## WHAT IS BEING ASKED
Exactly reproduce the lines beginning with the line that includes "Et parce que" and ending with the last line of the data.

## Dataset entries
>>>>>

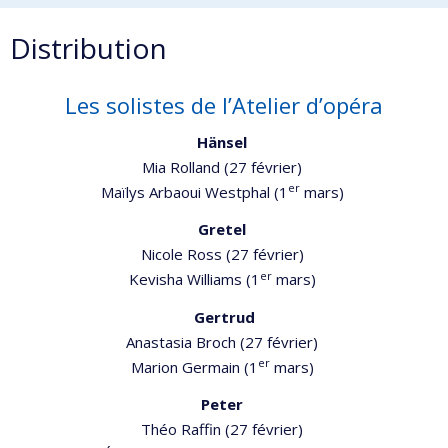
Distribution
Les solistes de l’Atelier d’opéra
Hänsel
Mia Rolland (27 février)
er
Maïlys Arbaoui Westphal (1
mars)
Gretel
Nicole Ross (27 février)
er
Kevisha Williams (1
mars)
Gertrud
Anastasia Broch (27 février)
er
Marion Germain (1
mars)
Peter
Théo Raffin (27 février)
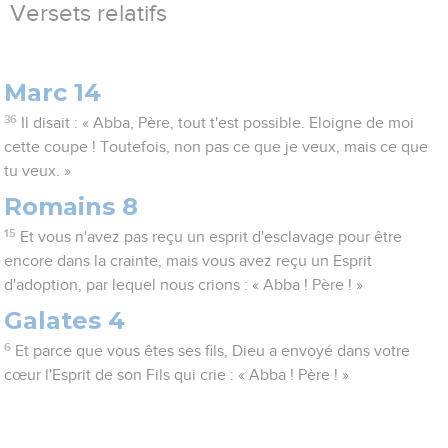
Versets relatifs
Marc 14
36
Il disait : « Abba, Père, tout t'est possible. Eloigne de moi
cette coupe ! Toutefois, non pas ce que je veux, mais ce que
tu veux. »
Romains 8
15
Et vous n'avez pas reçu un esprit d'esclavage pour être
encore dans la crainte, mais vous avez reçu un Esprit
d'adoption, par lequel nous crions : « Abba ! Père ! »
Galates 4
6
Et parce que vous êtes ses fils, Dieu a envoyé dans votre
cœur l'Esprit de son Fils qui crie : « Abba ! Père ! »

<<<<<

## COMPLETED EXERCISE
Et parce que vous êtes ses fils, Dieu a envoyé dans votre
cœur l'Esprit de son Fils qui crie : « Abba ! Père ! »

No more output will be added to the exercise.